Copyright (c) 2020-2022 Antmicro
Kenning is a framework for creating deployment flows and runtimes for Deep Neural Network applications on various target hardware.
It aims towards providing modular execution blocks for:
model evaluation and performance reports,
model runtime on target device,
model input and output processing (i.e. fetching frames from camera and computing final predictions from model outputs).
that can be used seamlessly regardless of underlying frameworks for above-mentioned steps.
Kenning does not aim towards bringing yet another training or compilation framework for deep learning models - there are lots of mature and versatile frameworks that support certain models, training routines, optimization techniques, hardware platforms and other components crucial to the deployment flow. Still, there is no framework that would support all of the models or target hardware devices - especially the support matrix between compilation frameworks and target hardware is extremely sparse. This means that any change in the application, especially in hardware, may end up with a necessity to change the whole or significant part of the application flow.
Kenning addresses this issue by providing an unified API that focuses more on deployment tasks rather than their implementation - the developer decides which implementation for each task should be used, and Kenning allows to do it in a seamless way. This way switching to another target platform results in most cases in very small change in the code, instead of reimplementing large parts of the project. This way the Kenning can get the most out of the existing Deep Neural Network training and compilation frameworks.
For more details regarding the Kenning framework, Deep Neural Network deployment flow and its API check Kenning documentation.
Module installation with pip¶
To install Kenning with its basic dependencies with pip, run:
pip install -U git+https://github.com/antmicro/kenning.git
Since Kenning can support various frameworks, and not all of them are required for user’s use cases, the optional requirements are available as extra requirements. The groups of extra requirements are following:
tensorflow- modules for working with TensorFlow models (ONNX conversions, addons, and TensorFlow framework),
torch- modules for working with PyTorch models,
mxnet- modules for working with MXNet models,
nvidia_perf- modules for performance measurements for NVIDIA GPUs,
object_detection- modules for working with YOLOv3 object detection and Open Images Dataset V6 computer vision dataset.

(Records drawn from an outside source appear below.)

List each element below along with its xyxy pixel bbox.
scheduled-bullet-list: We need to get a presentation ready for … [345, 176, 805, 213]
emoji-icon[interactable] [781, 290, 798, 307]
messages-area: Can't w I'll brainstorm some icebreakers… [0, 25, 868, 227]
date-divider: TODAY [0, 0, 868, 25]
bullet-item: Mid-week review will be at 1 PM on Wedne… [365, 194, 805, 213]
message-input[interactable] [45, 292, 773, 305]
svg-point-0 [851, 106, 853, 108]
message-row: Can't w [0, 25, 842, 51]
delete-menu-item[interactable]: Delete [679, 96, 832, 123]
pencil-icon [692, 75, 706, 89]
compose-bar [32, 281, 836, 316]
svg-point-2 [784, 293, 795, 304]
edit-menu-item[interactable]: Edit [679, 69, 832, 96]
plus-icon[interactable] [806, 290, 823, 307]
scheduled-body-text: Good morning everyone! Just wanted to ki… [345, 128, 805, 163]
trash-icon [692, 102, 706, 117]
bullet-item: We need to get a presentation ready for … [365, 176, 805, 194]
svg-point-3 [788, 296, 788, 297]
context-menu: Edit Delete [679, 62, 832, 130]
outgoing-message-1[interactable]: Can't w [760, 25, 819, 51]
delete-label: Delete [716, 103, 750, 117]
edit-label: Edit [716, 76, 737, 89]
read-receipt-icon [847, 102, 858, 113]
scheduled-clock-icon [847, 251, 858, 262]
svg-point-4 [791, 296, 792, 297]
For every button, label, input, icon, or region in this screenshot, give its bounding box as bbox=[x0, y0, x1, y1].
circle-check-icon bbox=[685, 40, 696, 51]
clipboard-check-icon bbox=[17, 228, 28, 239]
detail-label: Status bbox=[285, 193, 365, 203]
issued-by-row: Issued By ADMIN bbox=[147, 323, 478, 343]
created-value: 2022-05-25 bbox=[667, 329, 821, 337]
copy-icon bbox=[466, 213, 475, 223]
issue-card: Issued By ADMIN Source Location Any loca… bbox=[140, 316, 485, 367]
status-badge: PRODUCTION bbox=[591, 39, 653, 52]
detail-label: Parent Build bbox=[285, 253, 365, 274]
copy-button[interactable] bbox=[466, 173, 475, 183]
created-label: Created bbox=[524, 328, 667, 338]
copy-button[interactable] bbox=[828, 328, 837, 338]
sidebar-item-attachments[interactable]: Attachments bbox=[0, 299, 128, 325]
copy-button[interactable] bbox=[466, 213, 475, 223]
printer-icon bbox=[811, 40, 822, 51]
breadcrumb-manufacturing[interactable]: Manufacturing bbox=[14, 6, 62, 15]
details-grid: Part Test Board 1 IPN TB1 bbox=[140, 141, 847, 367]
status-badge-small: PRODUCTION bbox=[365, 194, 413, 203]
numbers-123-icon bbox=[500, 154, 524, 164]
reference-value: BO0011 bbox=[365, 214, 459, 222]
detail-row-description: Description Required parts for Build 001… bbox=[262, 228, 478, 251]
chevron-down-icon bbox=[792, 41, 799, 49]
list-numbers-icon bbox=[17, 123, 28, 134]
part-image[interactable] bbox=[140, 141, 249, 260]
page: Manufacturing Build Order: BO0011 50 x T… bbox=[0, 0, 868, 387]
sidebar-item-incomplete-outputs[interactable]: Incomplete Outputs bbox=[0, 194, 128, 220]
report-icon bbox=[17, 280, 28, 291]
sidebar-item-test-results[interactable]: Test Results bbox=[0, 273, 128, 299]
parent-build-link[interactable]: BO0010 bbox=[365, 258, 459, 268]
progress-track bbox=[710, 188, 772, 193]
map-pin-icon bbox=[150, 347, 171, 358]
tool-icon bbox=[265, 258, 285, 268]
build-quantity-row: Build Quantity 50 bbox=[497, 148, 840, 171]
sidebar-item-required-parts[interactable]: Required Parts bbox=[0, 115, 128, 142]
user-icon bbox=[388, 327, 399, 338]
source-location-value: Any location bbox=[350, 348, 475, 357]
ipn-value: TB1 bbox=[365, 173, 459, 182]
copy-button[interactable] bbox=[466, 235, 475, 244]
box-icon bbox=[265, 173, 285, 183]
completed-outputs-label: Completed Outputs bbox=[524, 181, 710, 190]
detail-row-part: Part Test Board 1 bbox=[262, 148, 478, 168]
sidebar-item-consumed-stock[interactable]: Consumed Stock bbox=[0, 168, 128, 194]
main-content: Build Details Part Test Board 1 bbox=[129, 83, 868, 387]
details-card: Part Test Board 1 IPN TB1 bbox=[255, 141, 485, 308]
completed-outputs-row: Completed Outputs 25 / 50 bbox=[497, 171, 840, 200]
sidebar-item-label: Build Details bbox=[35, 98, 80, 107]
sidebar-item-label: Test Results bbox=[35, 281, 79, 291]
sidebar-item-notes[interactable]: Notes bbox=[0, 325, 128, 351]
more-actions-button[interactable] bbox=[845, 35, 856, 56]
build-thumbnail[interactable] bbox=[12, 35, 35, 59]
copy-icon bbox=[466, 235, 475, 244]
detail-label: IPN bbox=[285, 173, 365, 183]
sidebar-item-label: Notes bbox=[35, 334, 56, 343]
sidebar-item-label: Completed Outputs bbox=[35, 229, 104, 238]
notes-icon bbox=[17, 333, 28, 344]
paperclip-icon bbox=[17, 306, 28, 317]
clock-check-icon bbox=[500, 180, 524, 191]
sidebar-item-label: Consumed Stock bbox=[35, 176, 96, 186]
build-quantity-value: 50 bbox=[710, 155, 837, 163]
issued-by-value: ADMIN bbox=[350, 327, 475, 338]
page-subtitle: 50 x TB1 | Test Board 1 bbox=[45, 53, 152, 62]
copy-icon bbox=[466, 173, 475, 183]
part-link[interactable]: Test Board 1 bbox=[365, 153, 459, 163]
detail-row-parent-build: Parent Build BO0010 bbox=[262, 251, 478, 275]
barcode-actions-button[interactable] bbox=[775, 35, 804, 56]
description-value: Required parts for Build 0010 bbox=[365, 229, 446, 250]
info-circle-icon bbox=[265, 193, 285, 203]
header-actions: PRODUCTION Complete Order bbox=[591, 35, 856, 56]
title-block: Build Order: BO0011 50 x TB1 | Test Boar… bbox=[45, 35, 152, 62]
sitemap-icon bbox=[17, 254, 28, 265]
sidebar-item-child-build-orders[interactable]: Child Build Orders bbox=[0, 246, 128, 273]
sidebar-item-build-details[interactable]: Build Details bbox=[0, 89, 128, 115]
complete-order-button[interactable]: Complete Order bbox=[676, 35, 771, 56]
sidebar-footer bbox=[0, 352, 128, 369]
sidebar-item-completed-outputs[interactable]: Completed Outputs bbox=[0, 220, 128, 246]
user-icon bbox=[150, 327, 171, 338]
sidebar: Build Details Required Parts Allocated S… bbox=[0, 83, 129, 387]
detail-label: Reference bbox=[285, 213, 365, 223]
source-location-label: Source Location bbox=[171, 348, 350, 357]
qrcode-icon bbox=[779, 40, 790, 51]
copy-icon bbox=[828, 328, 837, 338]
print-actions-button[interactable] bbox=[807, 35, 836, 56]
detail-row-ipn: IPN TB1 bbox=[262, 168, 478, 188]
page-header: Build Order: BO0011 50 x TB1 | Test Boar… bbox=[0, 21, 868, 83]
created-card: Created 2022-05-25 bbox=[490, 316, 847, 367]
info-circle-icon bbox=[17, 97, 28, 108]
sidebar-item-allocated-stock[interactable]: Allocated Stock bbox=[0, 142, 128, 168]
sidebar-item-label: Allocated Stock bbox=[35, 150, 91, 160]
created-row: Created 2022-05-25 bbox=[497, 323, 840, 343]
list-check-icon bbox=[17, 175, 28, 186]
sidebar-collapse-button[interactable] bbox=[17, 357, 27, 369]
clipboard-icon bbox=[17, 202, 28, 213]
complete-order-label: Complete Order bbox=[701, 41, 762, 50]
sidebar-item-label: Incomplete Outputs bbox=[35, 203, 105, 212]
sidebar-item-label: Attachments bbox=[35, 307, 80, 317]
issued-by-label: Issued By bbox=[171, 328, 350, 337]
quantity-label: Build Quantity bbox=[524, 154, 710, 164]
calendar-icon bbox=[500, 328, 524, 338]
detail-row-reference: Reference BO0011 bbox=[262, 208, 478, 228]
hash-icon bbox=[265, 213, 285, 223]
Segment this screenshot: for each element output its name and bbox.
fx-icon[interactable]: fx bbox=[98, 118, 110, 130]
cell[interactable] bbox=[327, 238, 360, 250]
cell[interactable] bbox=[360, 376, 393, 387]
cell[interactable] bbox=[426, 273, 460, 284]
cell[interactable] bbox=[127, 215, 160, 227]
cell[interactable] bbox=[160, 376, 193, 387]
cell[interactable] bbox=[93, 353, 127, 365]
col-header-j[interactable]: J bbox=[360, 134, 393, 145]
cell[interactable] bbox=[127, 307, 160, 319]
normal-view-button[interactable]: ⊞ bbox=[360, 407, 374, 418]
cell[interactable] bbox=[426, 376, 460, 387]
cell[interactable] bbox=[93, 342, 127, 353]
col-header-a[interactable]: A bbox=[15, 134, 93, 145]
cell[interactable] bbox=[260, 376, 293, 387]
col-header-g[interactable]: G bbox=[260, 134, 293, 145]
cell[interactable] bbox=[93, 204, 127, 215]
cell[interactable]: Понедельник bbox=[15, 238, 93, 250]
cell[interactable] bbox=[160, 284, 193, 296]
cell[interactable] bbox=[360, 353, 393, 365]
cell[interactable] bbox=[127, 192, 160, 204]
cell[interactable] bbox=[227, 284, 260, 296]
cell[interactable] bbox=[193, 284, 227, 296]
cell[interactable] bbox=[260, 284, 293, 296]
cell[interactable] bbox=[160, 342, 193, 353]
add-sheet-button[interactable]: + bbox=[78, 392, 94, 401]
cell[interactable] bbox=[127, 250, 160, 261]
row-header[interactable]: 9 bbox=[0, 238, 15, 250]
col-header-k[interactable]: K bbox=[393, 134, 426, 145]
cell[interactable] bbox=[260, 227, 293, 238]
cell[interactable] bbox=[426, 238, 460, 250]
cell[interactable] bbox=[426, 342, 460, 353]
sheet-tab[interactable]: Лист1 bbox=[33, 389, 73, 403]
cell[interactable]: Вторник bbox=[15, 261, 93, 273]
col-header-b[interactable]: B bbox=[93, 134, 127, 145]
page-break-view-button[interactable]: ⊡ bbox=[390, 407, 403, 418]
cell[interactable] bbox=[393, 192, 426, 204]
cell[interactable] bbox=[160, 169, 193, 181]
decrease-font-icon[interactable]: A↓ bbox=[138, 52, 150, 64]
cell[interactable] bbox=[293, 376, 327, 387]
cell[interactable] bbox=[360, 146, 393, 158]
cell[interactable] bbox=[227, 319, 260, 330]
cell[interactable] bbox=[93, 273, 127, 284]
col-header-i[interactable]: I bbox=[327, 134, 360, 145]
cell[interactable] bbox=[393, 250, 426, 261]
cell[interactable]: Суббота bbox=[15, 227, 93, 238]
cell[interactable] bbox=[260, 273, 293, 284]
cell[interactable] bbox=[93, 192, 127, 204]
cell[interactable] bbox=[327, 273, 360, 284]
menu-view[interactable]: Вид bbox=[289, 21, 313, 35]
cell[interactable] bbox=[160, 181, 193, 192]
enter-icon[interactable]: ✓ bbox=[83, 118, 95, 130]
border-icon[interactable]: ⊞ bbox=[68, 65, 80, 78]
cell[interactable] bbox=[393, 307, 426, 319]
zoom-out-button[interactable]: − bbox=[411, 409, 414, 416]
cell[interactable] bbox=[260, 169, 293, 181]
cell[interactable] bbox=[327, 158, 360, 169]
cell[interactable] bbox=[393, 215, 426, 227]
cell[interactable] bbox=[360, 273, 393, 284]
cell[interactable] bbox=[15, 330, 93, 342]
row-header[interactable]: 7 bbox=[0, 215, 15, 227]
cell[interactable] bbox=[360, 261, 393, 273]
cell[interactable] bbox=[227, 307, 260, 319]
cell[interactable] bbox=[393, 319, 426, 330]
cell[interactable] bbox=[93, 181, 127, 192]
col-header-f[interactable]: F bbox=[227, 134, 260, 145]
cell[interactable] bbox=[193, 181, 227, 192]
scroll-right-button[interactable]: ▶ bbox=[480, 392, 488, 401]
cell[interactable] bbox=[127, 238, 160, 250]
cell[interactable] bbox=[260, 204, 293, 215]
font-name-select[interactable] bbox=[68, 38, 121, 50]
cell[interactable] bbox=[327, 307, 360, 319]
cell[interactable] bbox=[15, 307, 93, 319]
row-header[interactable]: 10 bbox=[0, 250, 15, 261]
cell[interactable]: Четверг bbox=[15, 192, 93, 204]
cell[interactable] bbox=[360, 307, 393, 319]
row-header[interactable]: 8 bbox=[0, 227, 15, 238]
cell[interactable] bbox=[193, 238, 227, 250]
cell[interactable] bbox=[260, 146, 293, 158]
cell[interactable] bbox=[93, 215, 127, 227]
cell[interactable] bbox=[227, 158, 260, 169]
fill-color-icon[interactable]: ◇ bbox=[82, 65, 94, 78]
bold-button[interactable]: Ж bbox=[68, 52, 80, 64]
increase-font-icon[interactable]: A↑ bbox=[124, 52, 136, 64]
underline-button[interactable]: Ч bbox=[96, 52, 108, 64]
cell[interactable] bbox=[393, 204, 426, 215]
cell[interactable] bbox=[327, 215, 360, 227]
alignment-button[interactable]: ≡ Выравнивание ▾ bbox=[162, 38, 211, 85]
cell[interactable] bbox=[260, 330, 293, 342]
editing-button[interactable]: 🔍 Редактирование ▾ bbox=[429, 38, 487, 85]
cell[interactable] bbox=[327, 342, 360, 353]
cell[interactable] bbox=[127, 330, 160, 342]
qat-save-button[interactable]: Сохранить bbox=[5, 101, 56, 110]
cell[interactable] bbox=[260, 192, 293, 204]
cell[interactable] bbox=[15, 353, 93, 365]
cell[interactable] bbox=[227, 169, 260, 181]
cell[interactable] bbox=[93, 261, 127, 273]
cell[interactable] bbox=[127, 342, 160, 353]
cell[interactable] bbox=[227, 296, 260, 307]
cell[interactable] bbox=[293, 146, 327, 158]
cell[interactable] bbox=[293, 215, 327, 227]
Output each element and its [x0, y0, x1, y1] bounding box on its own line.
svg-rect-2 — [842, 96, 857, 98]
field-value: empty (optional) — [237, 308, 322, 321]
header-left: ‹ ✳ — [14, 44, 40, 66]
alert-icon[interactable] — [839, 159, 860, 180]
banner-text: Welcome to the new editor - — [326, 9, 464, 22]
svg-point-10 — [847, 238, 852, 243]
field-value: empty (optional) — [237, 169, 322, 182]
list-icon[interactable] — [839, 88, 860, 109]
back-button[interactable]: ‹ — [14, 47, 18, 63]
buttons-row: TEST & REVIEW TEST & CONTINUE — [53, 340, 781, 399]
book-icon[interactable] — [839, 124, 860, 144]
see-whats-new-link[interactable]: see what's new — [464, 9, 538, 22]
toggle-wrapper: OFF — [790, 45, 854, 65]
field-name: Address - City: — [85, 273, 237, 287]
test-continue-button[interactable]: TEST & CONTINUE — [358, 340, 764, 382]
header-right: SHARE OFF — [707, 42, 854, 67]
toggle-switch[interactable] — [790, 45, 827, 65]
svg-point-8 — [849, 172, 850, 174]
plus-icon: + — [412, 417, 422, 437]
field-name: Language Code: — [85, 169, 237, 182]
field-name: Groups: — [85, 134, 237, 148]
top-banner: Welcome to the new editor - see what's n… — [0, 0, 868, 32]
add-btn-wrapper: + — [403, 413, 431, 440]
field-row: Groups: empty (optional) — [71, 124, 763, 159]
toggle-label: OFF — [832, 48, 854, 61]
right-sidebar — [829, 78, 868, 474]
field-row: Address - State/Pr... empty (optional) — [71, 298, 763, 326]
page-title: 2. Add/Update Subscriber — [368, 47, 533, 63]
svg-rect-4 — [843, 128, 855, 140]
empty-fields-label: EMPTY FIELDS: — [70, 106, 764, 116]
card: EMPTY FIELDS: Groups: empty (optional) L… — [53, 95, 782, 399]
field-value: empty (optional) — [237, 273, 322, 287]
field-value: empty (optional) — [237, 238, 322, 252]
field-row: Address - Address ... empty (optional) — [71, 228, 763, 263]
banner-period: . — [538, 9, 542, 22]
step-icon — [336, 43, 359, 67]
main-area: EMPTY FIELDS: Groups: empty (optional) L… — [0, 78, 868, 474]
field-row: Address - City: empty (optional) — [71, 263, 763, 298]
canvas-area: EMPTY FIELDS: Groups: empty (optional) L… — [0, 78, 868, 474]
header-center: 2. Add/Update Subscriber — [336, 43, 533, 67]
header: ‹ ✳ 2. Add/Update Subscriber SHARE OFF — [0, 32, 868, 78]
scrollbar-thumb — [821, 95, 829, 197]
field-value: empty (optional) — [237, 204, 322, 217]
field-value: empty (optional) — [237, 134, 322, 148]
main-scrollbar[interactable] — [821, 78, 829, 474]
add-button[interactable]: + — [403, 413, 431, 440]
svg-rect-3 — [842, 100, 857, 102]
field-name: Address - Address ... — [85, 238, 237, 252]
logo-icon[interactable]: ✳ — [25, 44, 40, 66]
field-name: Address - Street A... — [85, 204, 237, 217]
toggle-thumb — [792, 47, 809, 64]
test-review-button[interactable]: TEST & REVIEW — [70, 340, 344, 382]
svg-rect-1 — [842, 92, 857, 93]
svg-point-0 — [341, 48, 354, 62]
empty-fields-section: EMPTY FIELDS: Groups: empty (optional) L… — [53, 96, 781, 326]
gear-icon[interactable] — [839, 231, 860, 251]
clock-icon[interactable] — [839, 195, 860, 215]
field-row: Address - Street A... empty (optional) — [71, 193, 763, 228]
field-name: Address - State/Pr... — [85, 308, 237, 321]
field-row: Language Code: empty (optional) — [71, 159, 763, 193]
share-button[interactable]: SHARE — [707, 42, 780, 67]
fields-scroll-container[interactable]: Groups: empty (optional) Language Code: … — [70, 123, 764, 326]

To install the extra requirements, i.e.
sudo pip install git+https://github.com/antmicro/kenning.git#egg=kenning[tensorflow]
Working directly with the repository¶
For development purposes, and for usage of additional resources (as sample scripts or trained models), clone repository with:
git clone https://github.com/antmicro/kenning.git
To download model weights, install Git Large File Storage (if not installed) and run:
cd kenning/ git lfs pull
kenning module consists of the following submodules:
core- provides interface APIs for datasets, models, optimizers, runtimes and runtime protocols,
datasets- provides implementations for datasets,
modelwrappers- provides implementations for models for various problems implemented in various frameworks,
optimizers- provides implementations for compilers of deep learning models,
runtimes- provides implementations of runtime on target devices,
runtimeprotocols- provides implementations for communication protocols between host and tested target,
dataproviders- provides implementations for reading input data from various sources, such as camera, directories or TCP connections,
outputcollectors- provides implementations for processing outputs from models, i.e. saving results to file, or displaying predictions on screen.
onnxconverters- provides ONNX conversions for a given framework along with a list of models to test the conversion on,
resources- contains project’s resources, like RST templates, or trained models,
scenarios- contains executable scripts for running training, inference, benchmarks and other tests on target devices,
utils- various functions and classes used in all above-mentioned submodules.
Using Kenning as a library in Python scripts¶
Kenning is a regular Python module - after pip installation it can be used in Python scripts. The example compilation of the model can look as follows:
from kenning.datasets.pet_dataset import PetDataset from kenning.modelwrappers.classification.tensorflow_pet_dataset import TensorFlowPetDatasetMobileNetV2 from kenning.compilers.tflite import TFLiteCompiler from kenning.runtimes.tflite import TFLiteRuntime from kenning.core.measurements import MeasurementsCollector dataset = PetDataset( root='./build/pet-dataset/', download_dataset=True ) model = TensorFlowPetDatasetMobileNetV2( modelpath='./kenning/resources/models/classification/tensorflow_pet_dataset_mobilenetv2.h5', dataset=dataset ) compiler = TFLiteCompiler( dataset=dataset, compiled_model_path='./build/compiled-model.tflite', modelframework='keras', target='default', inferenceinputtype='float32', inferenceoutputtype='float32' ) compiler.compile( inputmodelpath='./kenning/resources/models/classification/tensorflow_pet_dataset_mobilenetv2.h5', inputshapes=model.get_input_spec(), dtype=model.get_input_spec() )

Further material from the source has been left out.